Оставшись один, Алексей лег в тени прибрежных кустов, решив наблюдать за скитскими воротами – может, как-то проявится жизнь, выйдет кто-нибудь за ограду или лодка отойдет от берега с той или с другой стороны. Но лесной монастырь был тих и неприветлив. За час ожидания Алексей не увидел ни одного человека подле его стен.
Он побрел вдоль берега, надеясь, что водная гладь сузится и можно будет вплавь добраться до острова. На белом промытом песке росли жесткая трава и выцветшие бессмертники. Корабельные сосны высоко над головой шумели хвоей, между их могучими стволами, как резвящиеся у родительских коленей дети, молодые сосны распушили ветки. Изогнутые стволы мертвых кустов можжевельника напоминали сражавшихся осьминогов, что окаменели в борьбе, и, как водорослями, поросли бородатым мхом.
Уже стены скита и колокольня скрылись за поворотом, а расстояние до острова не уменьшалось. Алексей разделся, связал одежду в тугой узел. Вода у берега была прозрачная, ярко-голубая, а дальше заросшее водяным хвощом дно уходило круто вниз, в плотную, словно стеклянную синеву. Алексей на минуту засмотрелся на оранжевые плавники окуня и поплыл, держа узел над головой.
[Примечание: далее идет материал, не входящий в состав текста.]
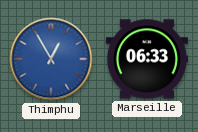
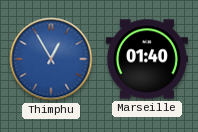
Marseille: 06:33 -> 01:40
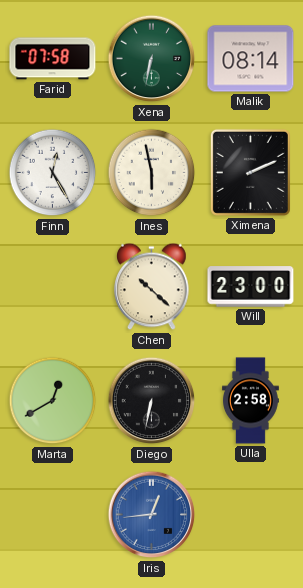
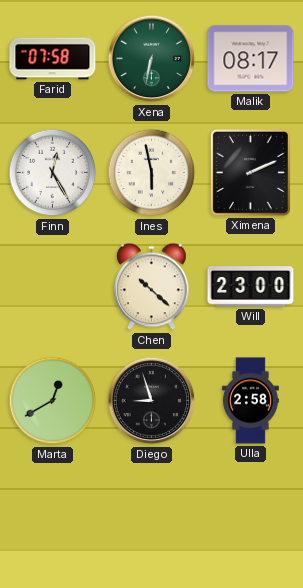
Malik: 08:14 -> 08:17
Diego: 6:32 -> 8:57
Iris: 12:44 -> none
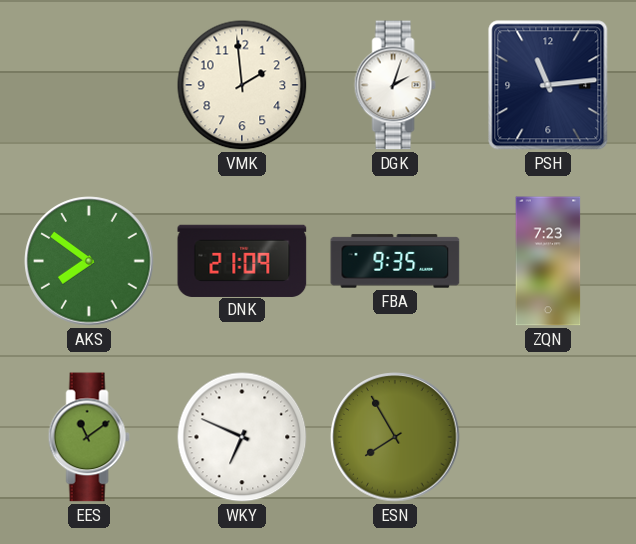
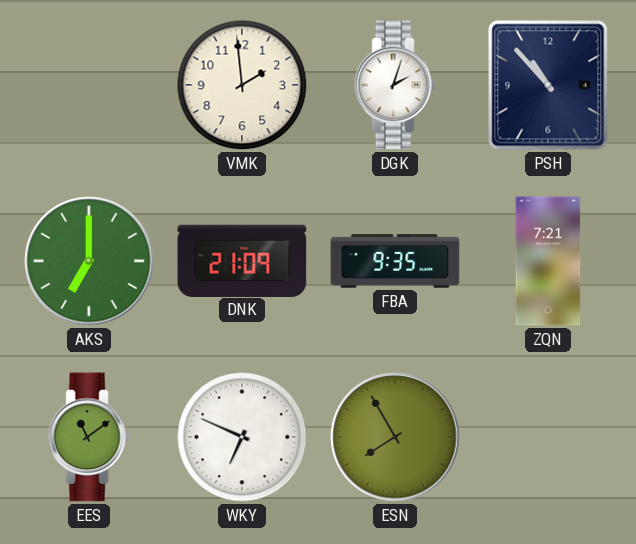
PSH: 11:14 -> 10:53
AKS: 7:51 -> 7:00
ZQN: 7:23 -> 7:21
Остров встретил его запахом медоносных трав. На высоких малиновых головках чертополоха дрожали крыльями коричневые бабочки. Он задел узлом колючую ветку, и бабочки закружились легким роем вокруг его мокрого тела.
Он натянул рубаху, отер подолом лицо и засмеялся вдруг – все будет хорошо. Софья ждет его за этими стенами. Она верит ему, только ему, на всем белом свете, так она сказала при расставании.
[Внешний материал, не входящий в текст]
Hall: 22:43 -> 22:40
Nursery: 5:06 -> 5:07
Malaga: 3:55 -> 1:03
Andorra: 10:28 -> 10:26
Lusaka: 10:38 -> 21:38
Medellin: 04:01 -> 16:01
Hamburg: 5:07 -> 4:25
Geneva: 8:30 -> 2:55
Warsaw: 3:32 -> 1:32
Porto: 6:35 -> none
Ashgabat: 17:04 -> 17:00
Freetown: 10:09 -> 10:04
Алексей оделся и углубился в лес. Сосны скоро сменились березами. По неглубокому овражку бежал чистый ручей, – видно, где-то выше пробился на поверхность земли ключ.
Он лег на землю, раскинул руки, уставился в небо невидящими глазами и стал думать о Софье. Может быть, по этим самым травам, что примял он спиной, ступала ее легкая нога? И далекий голос кукушки она тоже слышала, и по томительным крикам отсчитывала дни, оставшиеся им до встречи. И этот гул, жужжание, стрекот прогретой солнцем травы радовал ее слух… И эта божья коровка: «Полети, расправь крылышки, шепни Софье, что я уже здесь, жду…» Он потерял счет секундам, и только пульсация крови напоминала о том, что время движется, и потому надо вставать, прощаться с островом и плыть назад.
Игнат уже вернулся на условленное место.
– Я вас, Алексей Иванович, больше часа жду. Ужинать давно пора.
– Нашел избу для постоя?
– Нашел. В Хлюстово.
– А про скит?..
– Расспросил. Говорят, что глух, мирских не пускают даже по праздникам. Стариц в скиту двадцать, все строгие. За провизией сами ездят в монастырь, вернее, не ездят, а в лодке плавают. Монастырь отсюда верстах в двадцати.
– Нашел кого-нибудь, кто записку бы в скит отнес?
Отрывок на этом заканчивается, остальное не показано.